I was writing short stories, but I didn’t even know it was a job. I didn’t have any connections and I didn’t even know people did this thing. I actually didn’t even know the National Lampoon was a common thing. I didn’t try out for it because I was just like, “Oh, that’s for someone else. It’s not for me.”
Part of the lessons with Nora from Queens is, you can start one way and then you can zigzag so many different ways, and you don’t need to have it all figured out. My career path has been just that of, I didn’t know where I’d start, but I just went with it.
Having that life experience, that must bring something different to your writing too, right?
I think that you’re absolutely right. I meet a lot of writers who say, “I’ve been wanting to write my entire life.” You ask, “Okay, great, what are you writing about?” If you had a life experience before writing that you can write about, you can say, “Oh, I did this, and I can write something specific to that.” To me, that is more interesting than someone who says, “I’ve always wanted to be a writer and I’ve just been writing stories.” That’s great, too, but someone who also spent a year driving Uber is more interesting.

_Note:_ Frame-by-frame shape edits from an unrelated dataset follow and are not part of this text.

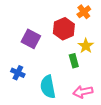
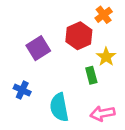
purple square: (31, 39) -> (38, 48), turned 30

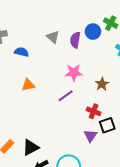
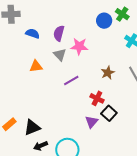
gray triangle: (53, 37) -> (60, 55), moved
purple semicircle: (75, 40) -> (59, 33), moved
pink star: (74, 73) -> (79, 46), moved
black square: (107, 125) -> (109, 113), turned -35

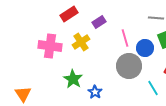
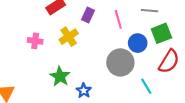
purple rectangle: (99, 22) -> (88, 15), turned -32
pink line: (125, 38) -> (118, 19), moved
pink cross: (50, 46) -> (35, 41), size x0.6

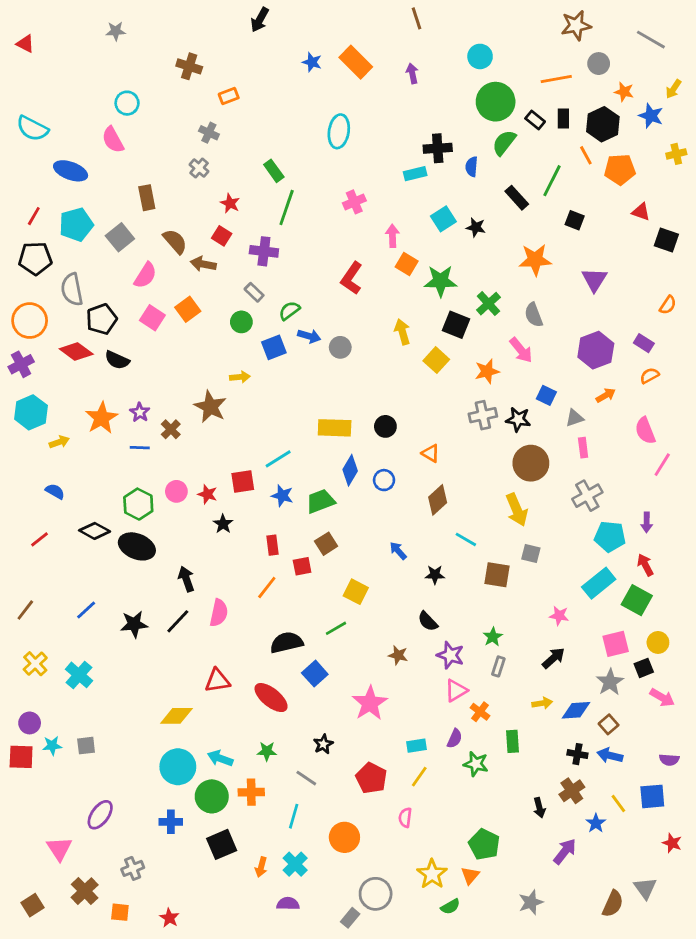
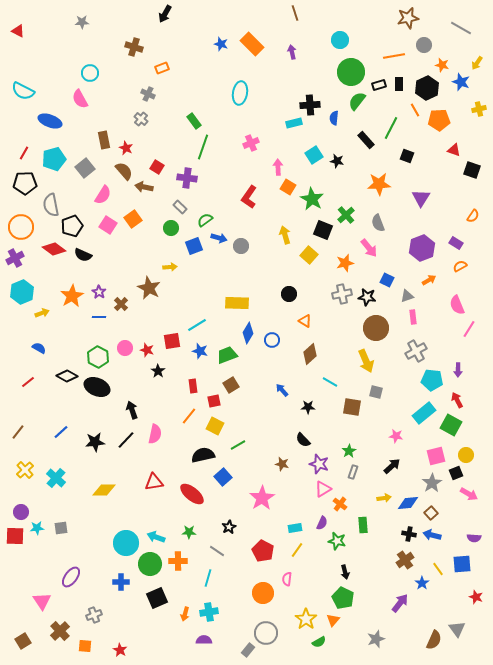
black arrow: (260, 20) -> (165, 14), moved
black rectangle: (535, 120) -> (379, 85), turned -56
red star: (230, 203) -> (126, 148), moved
green star: (440, 281) -> (312, 199), turned 30
black circle: (385, 426) -> (289, 294), moved
yellow square: (356, 592) -> (215, 426), moved
yellow diamond: (176, 716) -> (104, 490), moved
black arrow: (539, 808) -> (345, 572), moved
orange circle: (344, 837) -> (263, 593), moved
cyan cross: (295, 864) -> (209, 612), turned 36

It’s great to write, and absolutely everyone who is a writer needs to write, but a part of being a writer is having experiences that are different from other writers. Travel and meet new people or just do a job other than the writing job. Obviously, I had worked in finance, and when people hear about that, they’re like, “Oh, that’s interesting,” and want to hear more about that.
I think across the board, whether it’s TV or short stories or whatever, the job is to live a little. It’s also a great procrastination technique, like, “I can’t actually do writing right now. I have to go live.” [Laughs]

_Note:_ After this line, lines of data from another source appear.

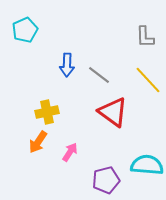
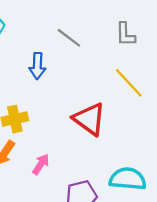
gray line: (99, 75) -> (69, 38), moved

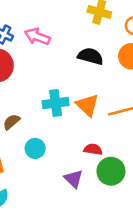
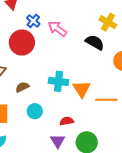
black semicircle: (90, 56) -> (95, 42), moved
red semicircle: (93, 149) -> (67, 121), moved, turned -32

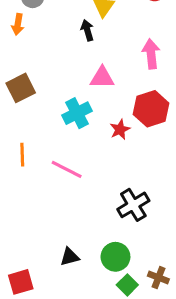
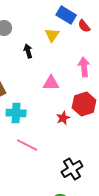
black arrow: (87, 30) -> (28, 51), moved
cyan cross: (77, 113) -> (16, 113), moved, turned 30

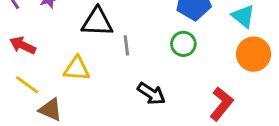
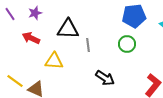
red arrow: (23, 45) -> (31, 38), moved
yellow line: (27, 85) -> (15, 81), moved

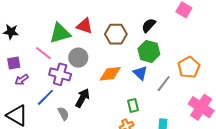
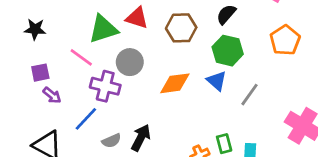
orange pentagon: (189, 67) -> (285, 40), moved
purple arrow: (22, 80) -> (52, 95), turned -104
black arrow: (82, 98) -> (141, 138), moved
green rectangle: (133, 105) -> (224, 144), moved
gray semicircle: (63, 114) -> (111, 141), turned 96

[Laughs] That’s good advice. Where do you want to go from here? What do you hope to achieve next as a writer?
We’ve made so much progress in the last five years in terms of representation in the community, and I would love to continue that. I think we’re getting there and having more voices on screen than there used to be.
Back in 2018, it was crazier. Crazy Rich Asians came out and it was like, if this isn’t a hit, they’ll never make a movie with Asian people ever again. Now, we have more shows on air featuring Asian American leads, people of color in general, and have more movies coming out. I think all that is great. I want to continue the moment.
I want to be able to showcase our community in ways in which it doesn’t always have to be the prestige thing or the movie that’s going to win a bunch of awards, but just in ways that are authentic and fun. I want to make people laugh. I think that’s the biggest thing, just that comfort that you were talking about [in the beginning]. It’s the best compliment when people say, “We watch this show, we love it, and it makes us feel this sense of comfort.” It’s just so nice to hear, and we’ll never take that for granted.
Awkwafina Is Nora From Queens is available to stream on Max.